Makhmadioussouf Ismoïlov, reporter au « Nuri Zindagi », a été reconnu coupable d'insulte, d'incitation (à la violence) et de diffamation, et condamné à payer une amende de 7 200 $US en rapport avec un article qu'il avait écrit sur la corruption du gouvernement local. Les crimes qui lui sont reprochés étant passibles d'un total de 16 ans d'emprisonnement, les défenseurs de la liberté de la presse ont été soulagés d'apprendre la nouvelle de sa libération, surtout après qu'il eut passé la majeure partie de l'année précédente en isolement cellulaire. La condamnation d'Ismoïlov, cependant, et l'interdit de travailler comme journaliste pendant trois ans, prononcé par le tribunal, constituent la preuve éclatante que le gouvernement exerce un pouvoir sans limites, disent les membres de l'IFEX.
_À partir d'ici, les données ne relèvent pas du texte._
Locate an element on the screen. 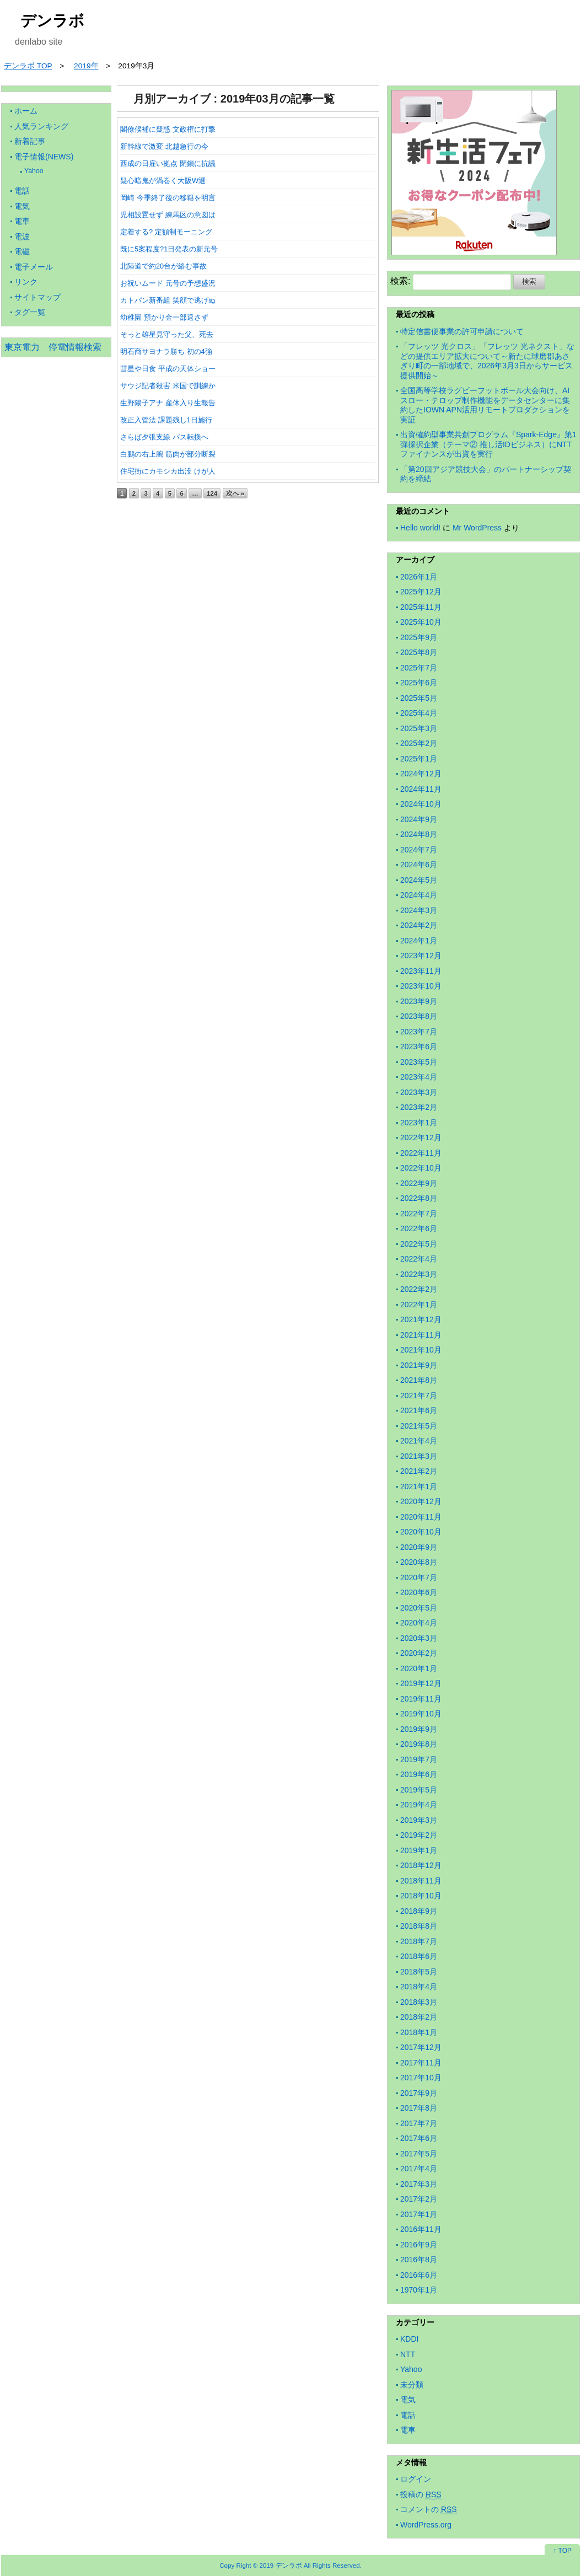 This screenshot has height=2576, width=581. 2021年4月 is located at coordinates (418, 1440).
Le correspondant de la BBC Urinboy Usmonov a été reconnu coupable d'avoir omis de rapporter les activités du groupe islamiste illégal « Hizb-ut-Tahrir », dont il avait contacté les membres quand il couvrait les procès de plusieurs adeptes du groupe. Il a été condamné à trois ans de prison, mais a bénéficié d'une amnistie prononcée par le tribunal. Au début de l'année, Usmonov a passé un mois en prison, où il a été torturé, rapporte RSF, avant que la pression internationale ne mène à sa remise en liberté. Il risquait 15 ans d'emprisonnement pour des accusations d'avoir lancé des « appels publics à un changement par la force du système constitutionnel du Tadjikistan ».
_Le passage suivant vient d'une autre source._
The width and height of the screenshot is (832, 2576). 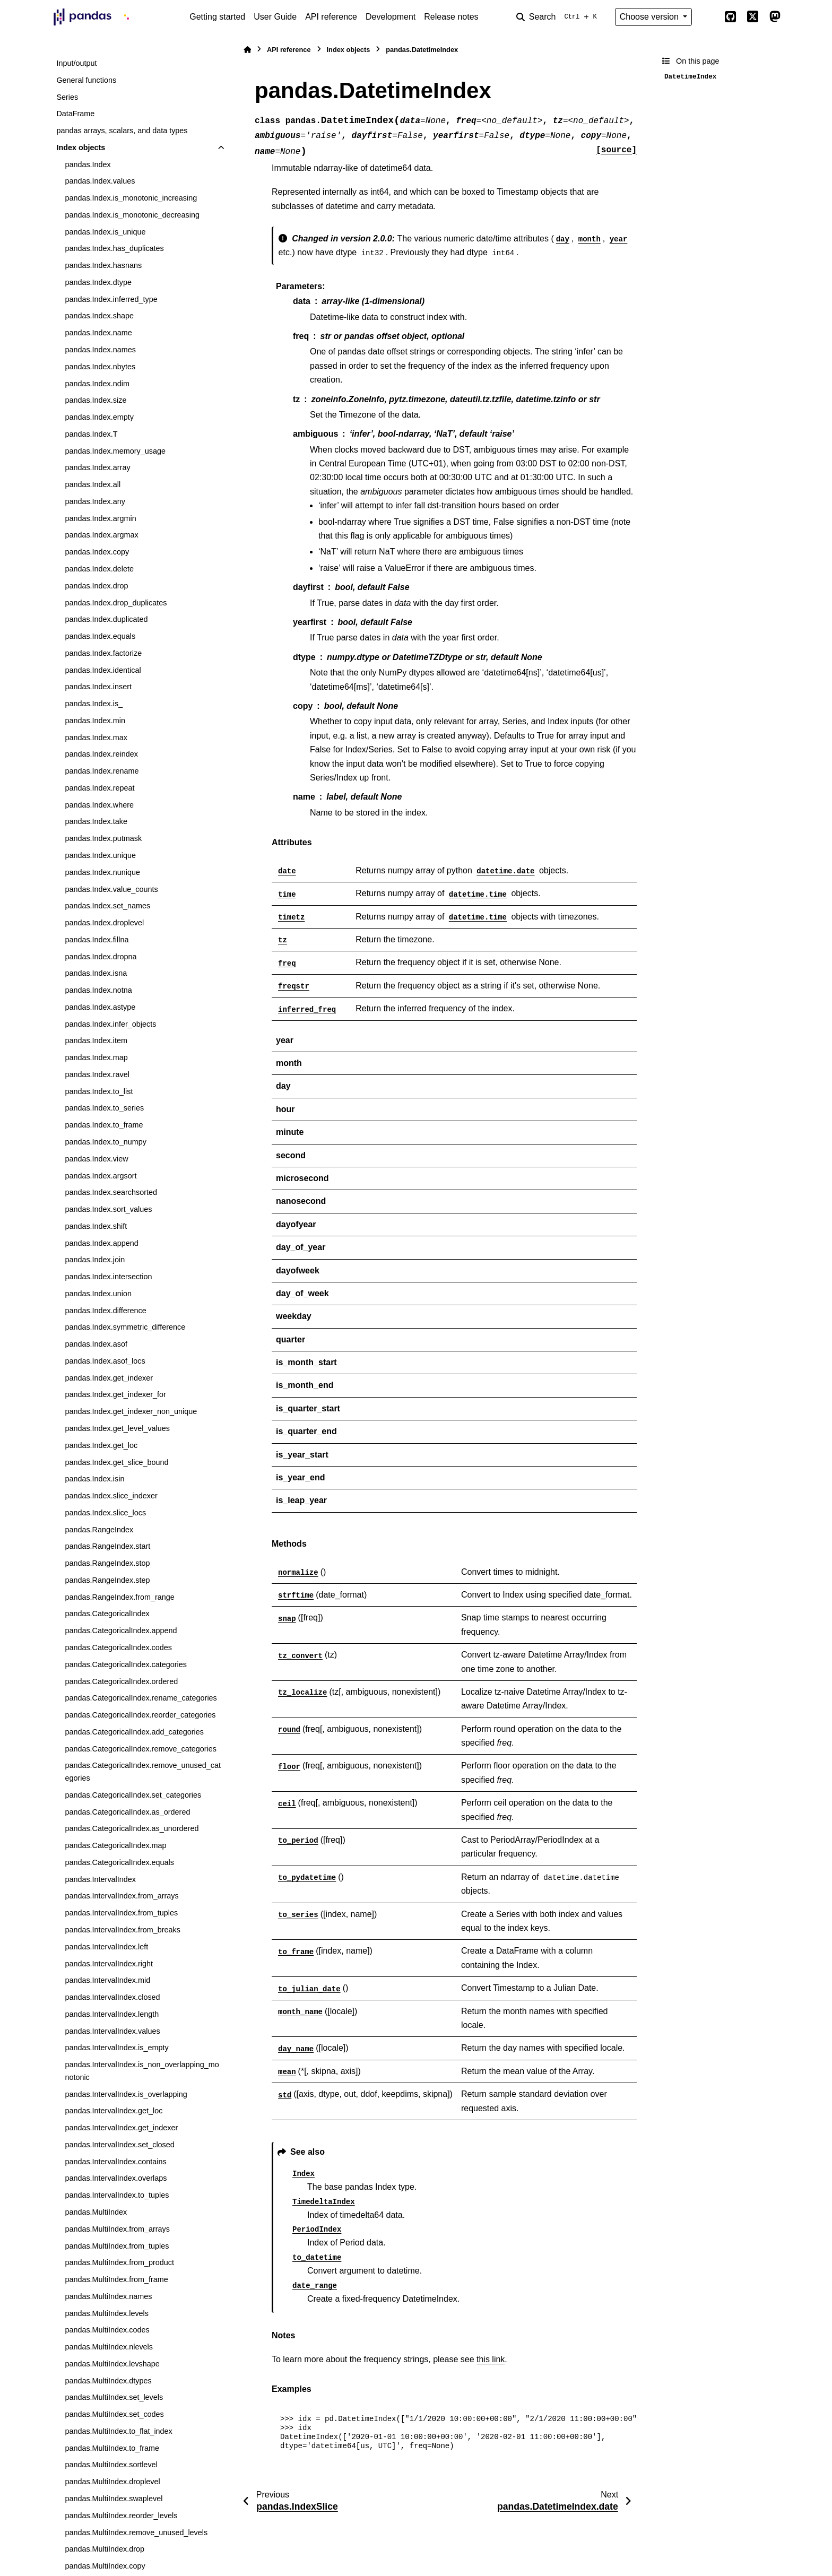 I want to click on pandas.CategoricalIndex.remove_unused_categories, so click(x=143, y=1771).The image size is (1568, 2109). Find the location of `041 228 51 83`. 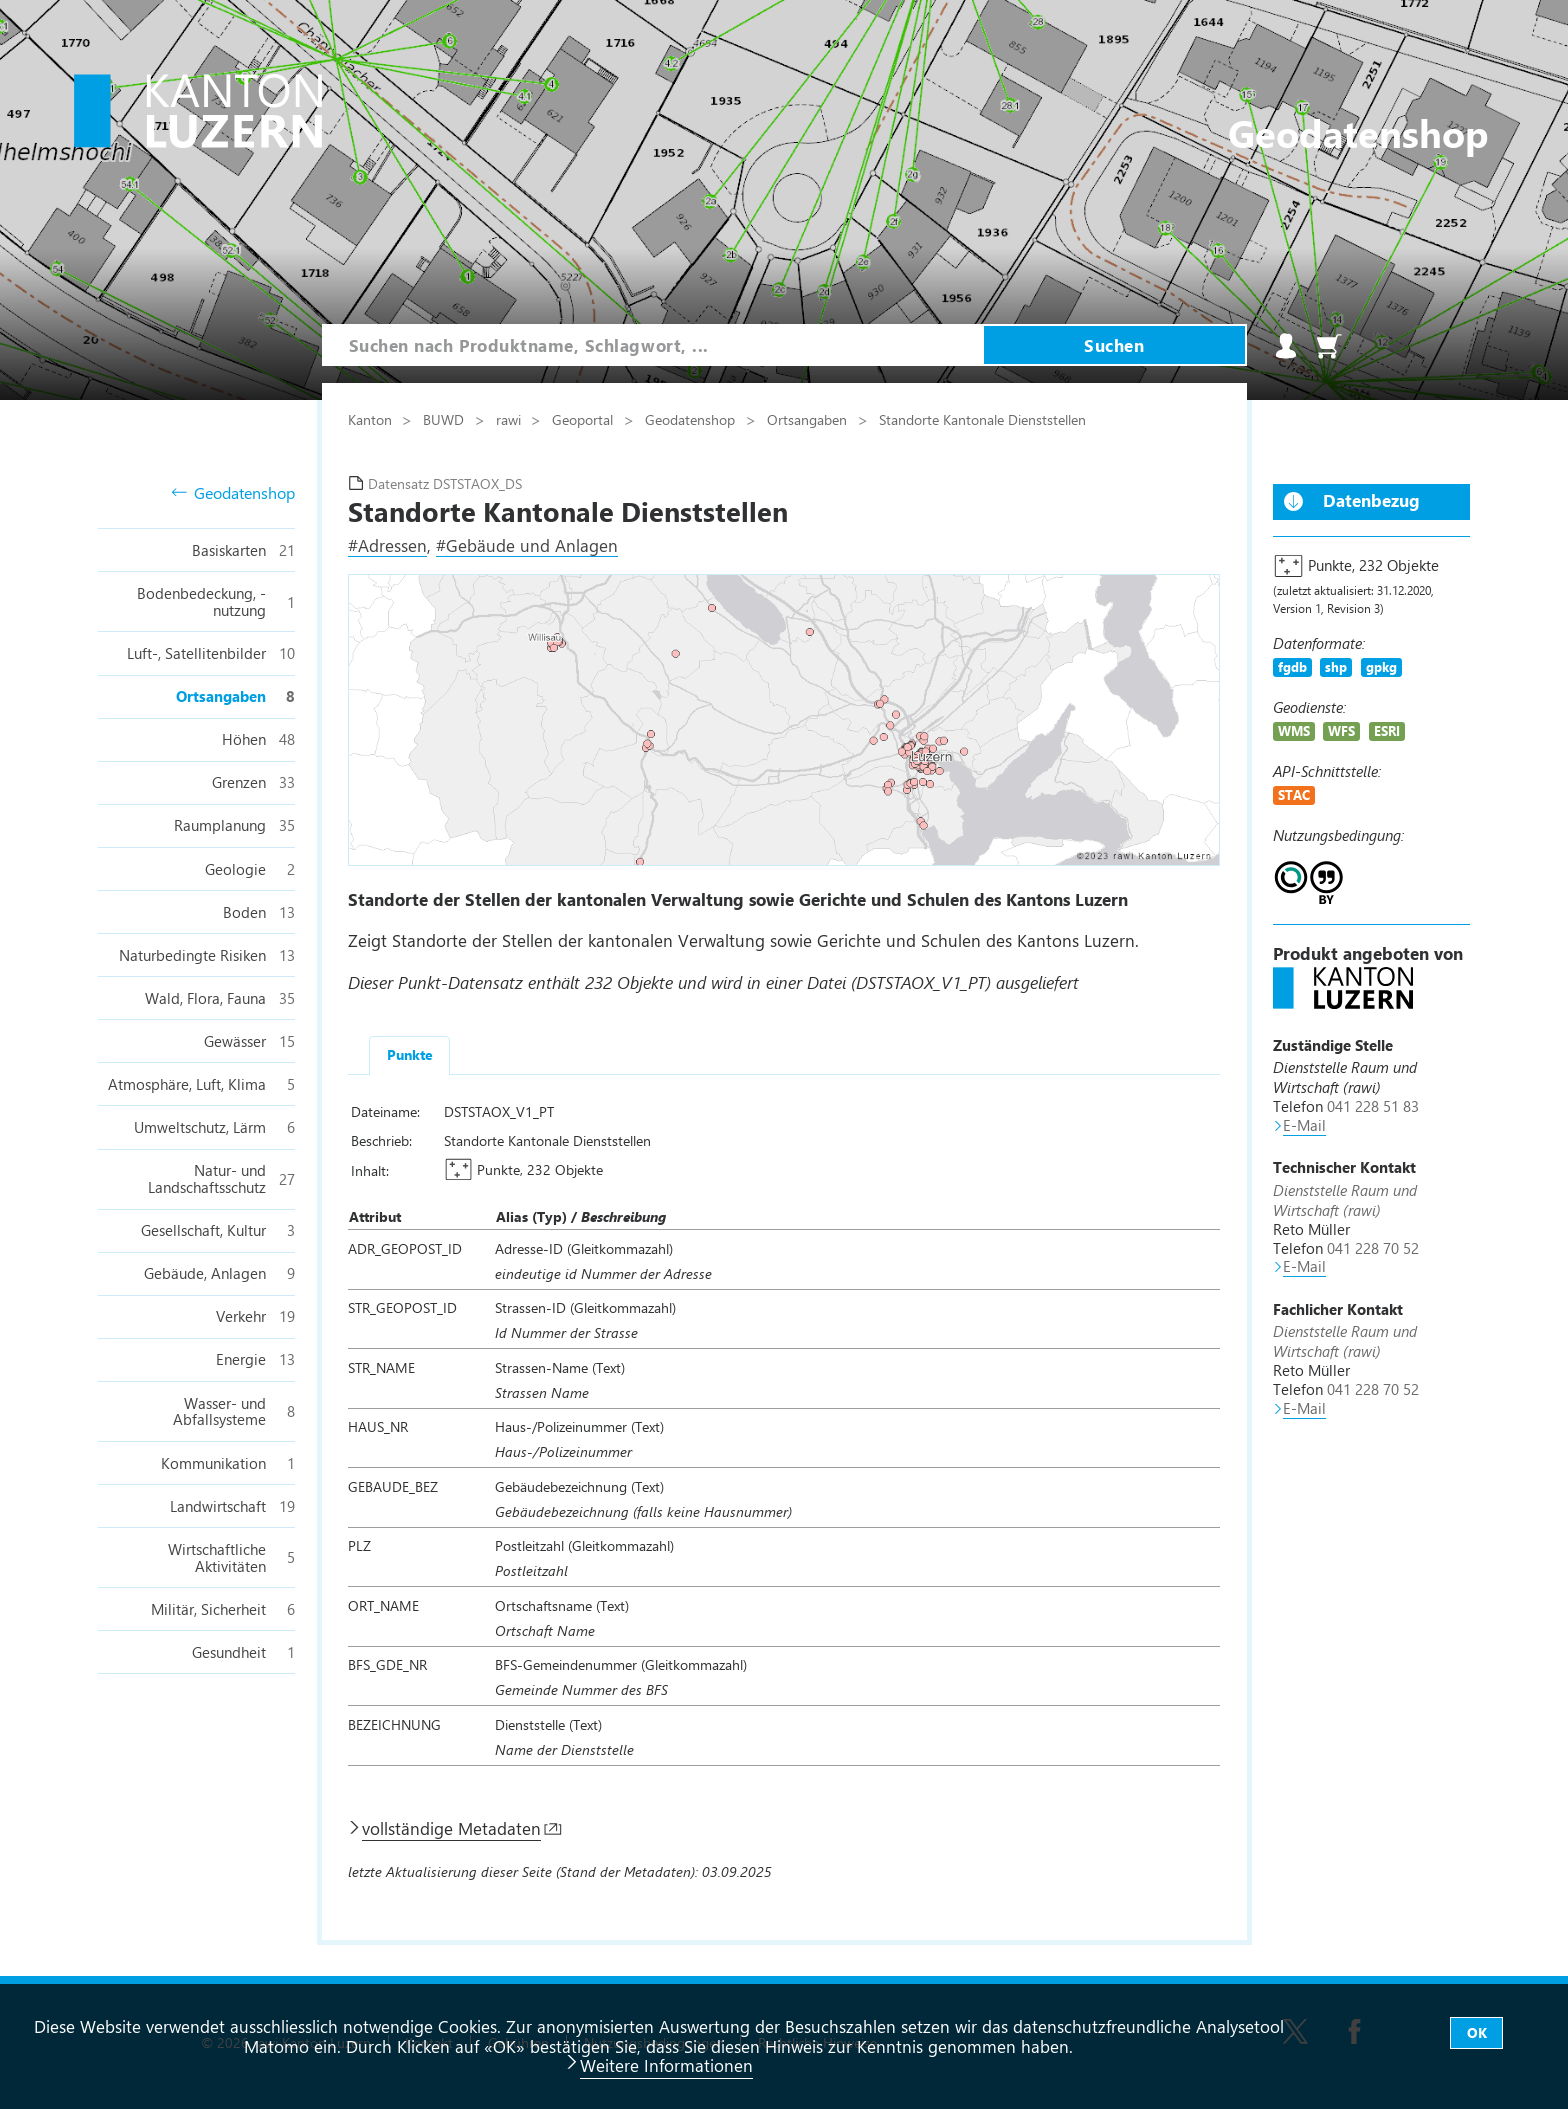

041 228 51 83 is located at coordinates (1373, 1106).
« Les peines imposées à Ismoïlov et à Usmonov étaient sévères et visaient à intimider tous les journalistes du Tadjikistan », dit RSF. L'organisation fait remarquer que le gouvernement du Tadjikistan recourt à la répression des droits de la personne pour extirper les activités terroristes alléguées et venir à bout d'une profonde crise économique.

Les deux procès se sont déroulés la semaine dernière dans la ville de Khujand, dans le nord-ouest du pays, rapporte RSF. Les deux journalistes ont interjeté appel de leur condamnation.